Directions: Output the entries exactly. Start at the first line, finish with the line containing "डीएसपी सरोज राईके", and omit the pictures.

Data supplied: Begin

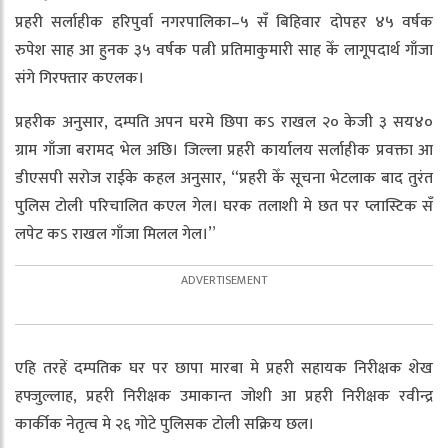
प्रहरी सर्लाहीक हरिपुर्वा नगरपालिका–५ सँ बिहिवार दोपहर ४५ वर्षक
रुपेश साह आ हुनक ३५ वर्षक पत्नी प्रतिमाकुमारी साह केँ लागूपदार्थ गाँजा
संगे गिरफ्तार कएलक।
प्रहरीक अनुसार, दम्पति अपन घरमे छिपा कऽ राखल २० केजी ३ सय४०
ग्राम गाँजा बरामद भेल अछि। जिल्ला प्रहरी कार्यालय सर्लाहीक प्रवक्ता आ
डीएसपी सरोज राईके कहल अनुसार, “प्रहरी केँ सूचना भेटलाक बाद तुरंत
पुलिस टोली परिचालित कएल गेल। घरक तलाशी मे छत पर प्लास्टिक सँ
लपेट कऽ राखल गाँजा मिलल गेल।”
एहि तरहें दम्पतिक घर पर छापा मारबा मे प्रहरी सहायक निरीक्षक शेख
हफ्जुल्लाह, प्रहरी निरीक्षक उमाकान्त जोशी आ प्रहरी निरीक्षक रवीन्द्र
कार्कीक नेतृत्व मे २६ गोटे पुलिसक टोली सक्रिय छल।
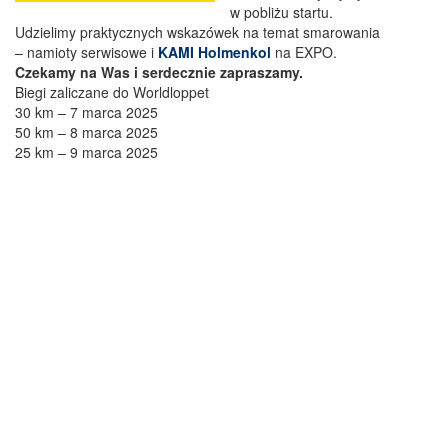
w pobliżu startu.
Udzielimy praktycznych wskazówek na temat smarowania
– namioty serwisowe i
KAMI
Holmenkol
na EXPO.
Czekamy na Was i serdecznie zapraszamy.
Biegi zaliczane do Worldloppet
30 km – 7 marca 2025
50 km – 8 marca 2025
25 km – 9 marca 2025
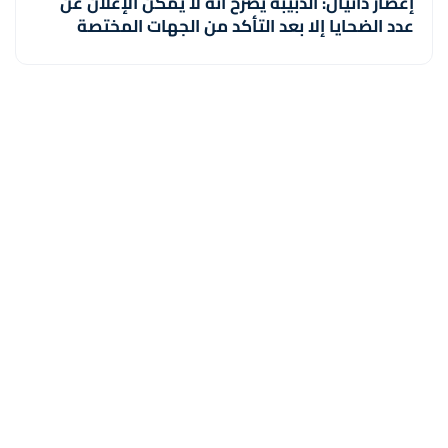
إعصار دانيال: الدبيبة يصرح أنه لا يمكن الإعلان عن
عدد الضحايا إلا بعد التأكد من الجهات المختصة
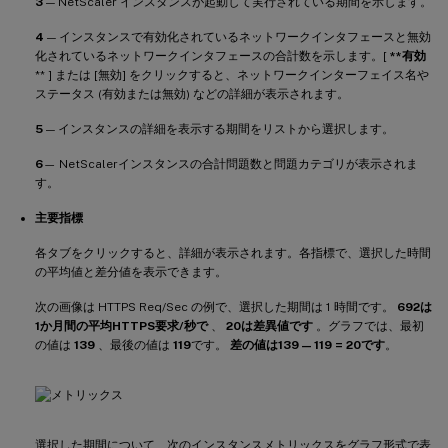
3
— NetScaler インスタンスが起動して実行されている期間を示します。
4
— インスタンスで有効化されているネットワークインタフェースと無効
化されているネットワークインタフェースの合計数を示します。[
**有効
** ] または [無効] をクリックすると、ネットワークインターフェイス名や
ステータス (有効または無効) などの詳細が表示されます。
5
— インスタンスの詳細を表示する期間をリストから選択します。
6
— NetScalerインスタンスの合計問題数と問題カテゴリが表示されま
す。
主要指標
各タブをクリックすると、詳細が表示されます。各指標で、選択した時間
の平均値と差分値を表示できます。
次の画像は HTTPS Req/Sec の例で、選択した期間は 1 時間です。
692は
1か月間の平均HTTPS要求/秒で
、
20は差異値です
。グラフでは、最初
の値は
139
、最後の値は
119
です。
差の値は139 — 119 = 20です
。
選択した期間について、次のインスタンスメトリックスをグラフ形式で表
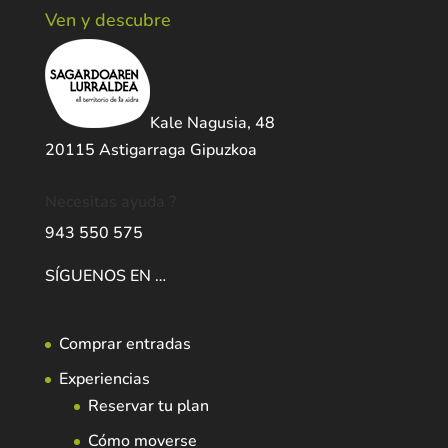
Ven y descubre
Kale Nagusia, 48
20115 Astigarraga Gipuzkoa
Necesitas ayuda ?
943 550 575
SÍGUENOS EN …
Comprar entradas
Experiencias
Reservar tu plan
Cómo moverse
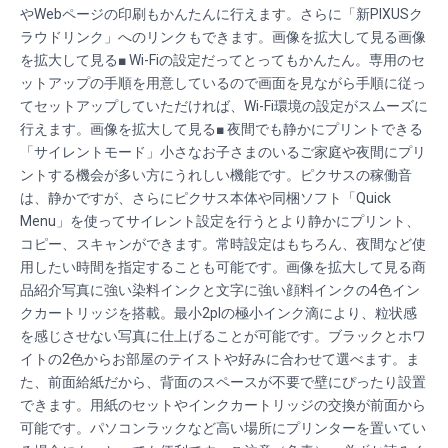
やWebページの印刷もかんたんに行えます。さらに「新PIXUSク
ラウドリンク」へのリンクもできます。画像を拡大して見る画像
を拡大して見る■ Wi-Fiの設定だってとってもかんたん。専用のセ
ットアップの手順を用意しているので画面を見ながら手順に従っ
てセットアップしていただければ、Wi-Fi環境の設定がスムーズに
行えます。画像を拡大して見る■ 夜間でも静かにプリントできる
「サイレントモード」小さなお子さまのいるご家庭や夜間にプリ
ントする機会が多い方にうれしい機能です。ピクサスの稼働音
は、静かですが、さらにピクサス本体や同梱ソフト「Quick
Menu」を使ってサイレント設定を行うとより静かにプリント、
コピー、スキャンができます。常時設定はもちろん、夜間など使
用したい時間を指定することも可能です。画像を拡大して見る商
品紹介写真に強い染料インクと文字に強い顔料インクの4色イン
クカートリッジを搭載。最小2plの極小インク滴により、粒状感
を感じさせない写真に仕上げることが可能です。ブラックとホワ
イトの2色からお部屋のテイストや好みに合わせて選べます。ま
た、前面給紙だから、背面のスペースが不要で壁にぴったり設置
できます。用紙のセットやインクカートリッジの交換が前面から
可能です。パソコンラックなど高い場所にプリンターを置いてい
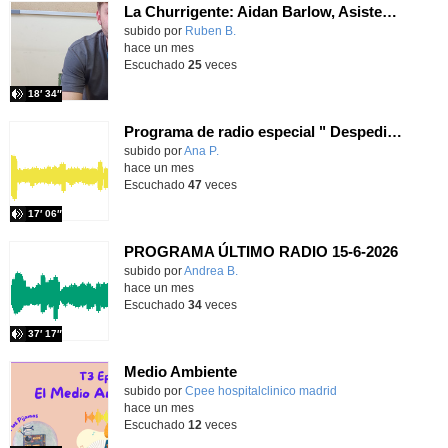
La Churrigente: Aidan Barlow, Asistente de Lengua Inglesa
subido por
Ruben B.
-
hace un mes
Escuchado
25
veces
18′ 34″
Programa de radio especial " Despedida de nuestra Directora Esther"
subido por
Ana P.
-
hace un mes
Escuchado
47
veces
17′ 06″
PROGRAMA ÚLTIMO RADIO 15-6-2026
Contenido educativo.
subido por
Andrea B.
-
hace un mes
Escuchado
34
veces
37′ 17″
Medio Ambiente
Contenido educativo.
subido por
Cpee hospitalclinico madrid
-
hace un mes
Escuchado
12
veces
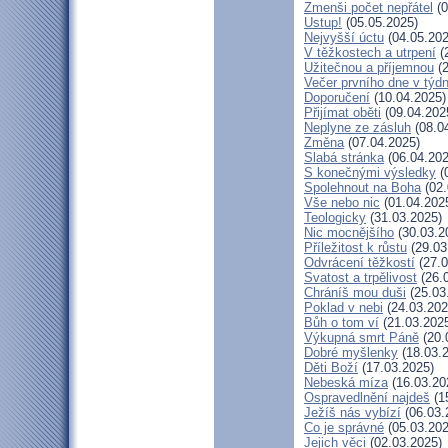
Zmenši počet nepřátel
(0
Ustup!
(05.05.2025)
Nejvyšší úctu
(04.05.202
V těžkostech a utrpení
(
Užitečnou a příjemnou
(2
Večer prvního dne v týd
Doporučení
(10.04.2025)
Přijímat oběti
(09.04.202
Neplyne ze zásluh
(08.0
Změna
(07.04.2025)
Slabá stránka
(06.04.202
S konečnými výsledky
(
Spolehnout na Boha
(02.
Vše nebo nic
(01.04.202
Teologicky
(31.03.2025)
Nic mocnějšího
(30.03.2
Příležitost k růstu
(29.03
Odvrácení těžkostí
(27.0
Svatost a trpělivost
(26.
Chráníš mou duši
(25.03
Poklad v nebi
(24.03.202
Bůh o tom ví
(21.03.202
Výkupná smrt Páně
(20.
Dobré myšlenky
(18.03.
Děti Boží
(17.03.2025)
Nebeská míza
(16.03.20
Ospravedlnění najdeš
(1
Ježíš nás vybízí
(06.03.
Co je správné
(05.03.202
Jejich věci
(02.03.2025)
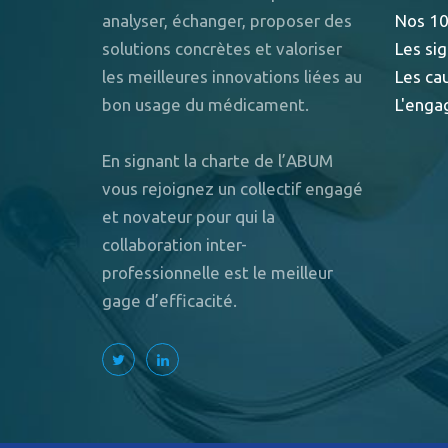
analyser, échanger, proposer des
Nos 10
solutions concrètes et valoriser
Les sig
les meilleures innovations liées au
Les ca
bon usage du médicament.
L'enga
En signant la charte de l’ABUM
vous rejoignez un collectif engagé
et novateur pour qui la
collaboration inter-
professionnelle est le meilleur
gage d’efficacité.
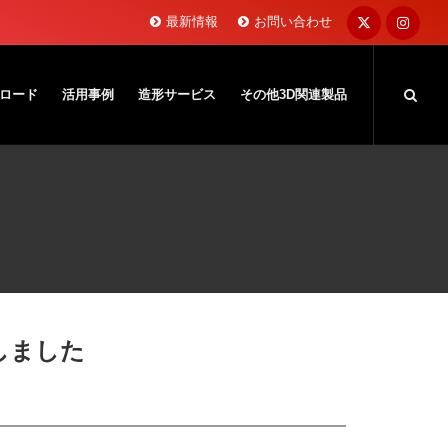
最新情報
お問い合わせ
ロード
活用事例
造形サービス
その他3D関連製品
しました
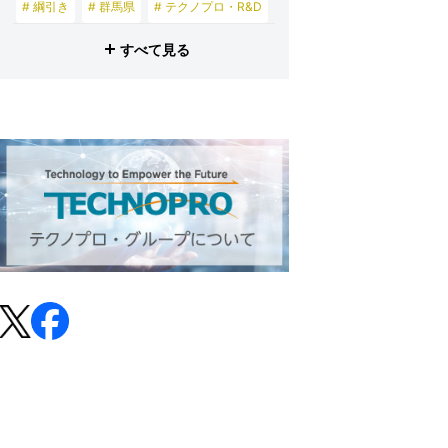
# 綱引き
# 群馬県
# テクノプロ・R&D
# 健康経営
# デジタルツイン
すべて見る
# プロビズモ
# 投資家の皆さまへ
# テクノプロ・スマイル
# テクノプロ・デザイン
# テクノプロ・エンジニアリング
# テクノプロ・IT
# テクノプロ・コンストラクション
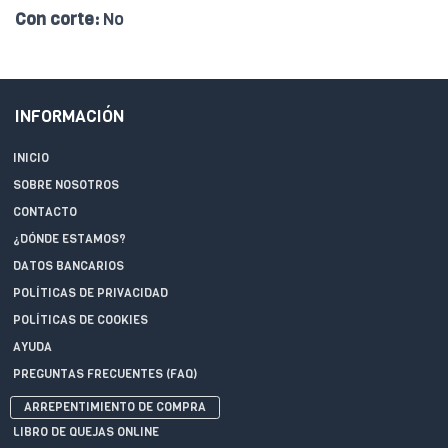
Con corte:
No
INFORMACIÓN
INICIO
SOBRE NOSOTROS
CONTACTO
¿DÓNDE ESTAMOS?
DATOS BANCARIOS
POLÍTICAS DE PRIVACIDAD
POLÍTICAS DE COOKIES
AYUDA
PREGUNTAS FRECUENTES (FAQ)
ARREPENTIMIENTO DE COMPRA
LIBRO DE QUEJAS ONLINE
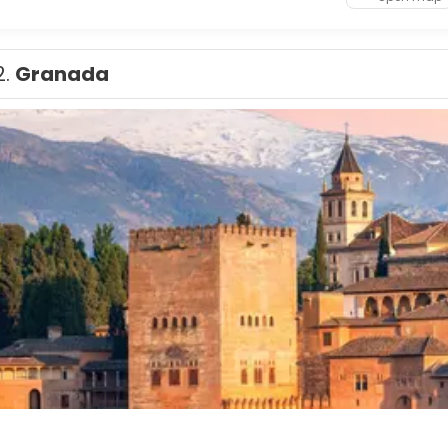
2.
Granada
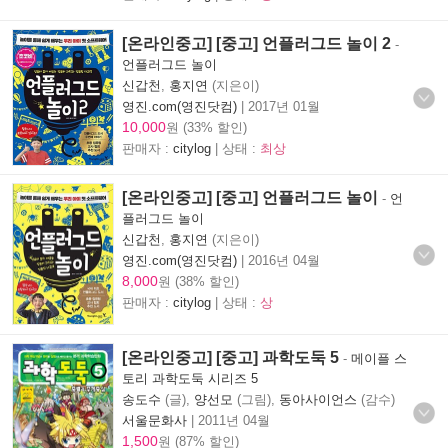
[온라인중고] [중고] 언플러그드 놀이 2
-
언플러그드 놀이
신갑천
,
홍지연
(지은이)
영진.com(영진닷컴)
|
2017년 01월
10,000
원 (33% 할인)
판매자 :
citylog
| 상태 :
최상
[온라인중고] [중고] 언플러그드 놀이
-
언
플러그드 놀이
신갑천
,
홍지연
(지은이)
영진.com(영진닷컴)
|
2016년 04월
8,000
원 (38% 할인)
판매자 :
citylog
| 상태 :
상
[온라인중고] [중고] 과학도둑 5
-
메이플 스
토리 과학도둑 시리즈 5
송도수
(글),
양선모
(그림),
동아사이언스
(감수)
서울문화사
|
2011년 04월
1,500
원 (87% 할인)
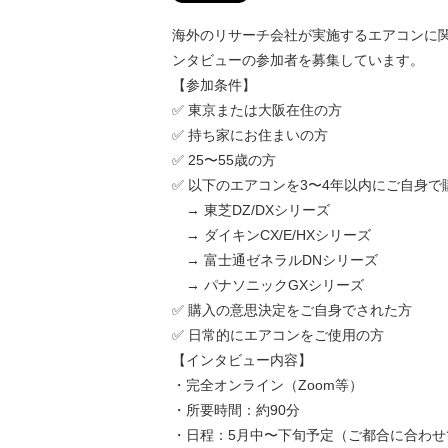
海外のリサーチ会社が実施するエアコンに
ンタビューの参加者を募集しています。
【参加条件】
✅ 東京または大阪在住の方
✅ 持ち家にお住まいの方
✅ 25〜55歳の方
✅ 以下のエアコンを3〜4年以内にご自身で
→ 東芝DZ/DXシリーズ
→ ダイキンCX/E/HXシリーズ
→ 富士通ゼネラルDNシリーズ
→ パナソニックGXシリーズ
✅ 購入の意思決定をご自身でされた方
✅ 日常的にエアコンをご使用の方
【インタビュー内容】
・完全オンライン（Zoom等）
・所要時間：約90分
・日程：5月中〜下旬予定（ご都合に合わせ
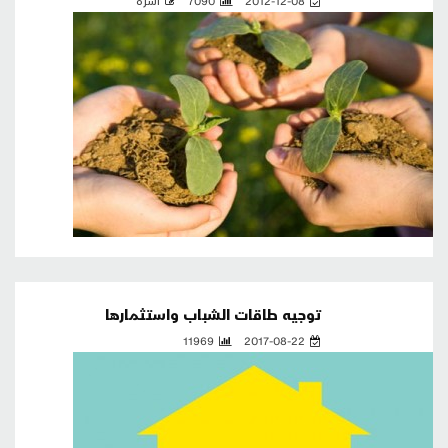
2012-12-08
7090
أسرة
توجيه طاقات الشباب واستثمارها
11969
2017-08-22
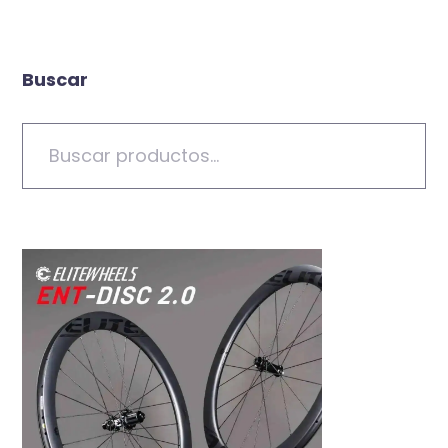
Buscar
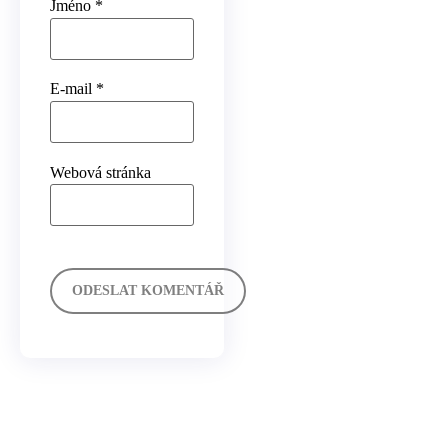
Jméno
*
E-mail
*
Webová stránka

Data supplied: End

Response:
प्रहरी सर्लाहीक हरिपुर्वा नगरपालिका–५ सँ बिहिवार दोपहर ४५ वर्षक
रुपेश साह आ हुनक ३५ वर्षक पत्नी प्रतिमाकुमारी साह केँ लागूपदार्थ गाँजा
संगे गिरफ्तार कएलक।
प्रहरीक अनुसार, दम्पति अपन घरमे छिपा कऽ राखल २० केजी ३ सय४०
ग्राम गाँजा बरामद भेल अछि। जिल्ला प्रहरी कार्यालय सर्लाहीक प्रवक्ता आ
डीएसपी सरोज राईके कहल अनुसार, “प्रहरी केँ सूचना भेटलाक बाद तुरंत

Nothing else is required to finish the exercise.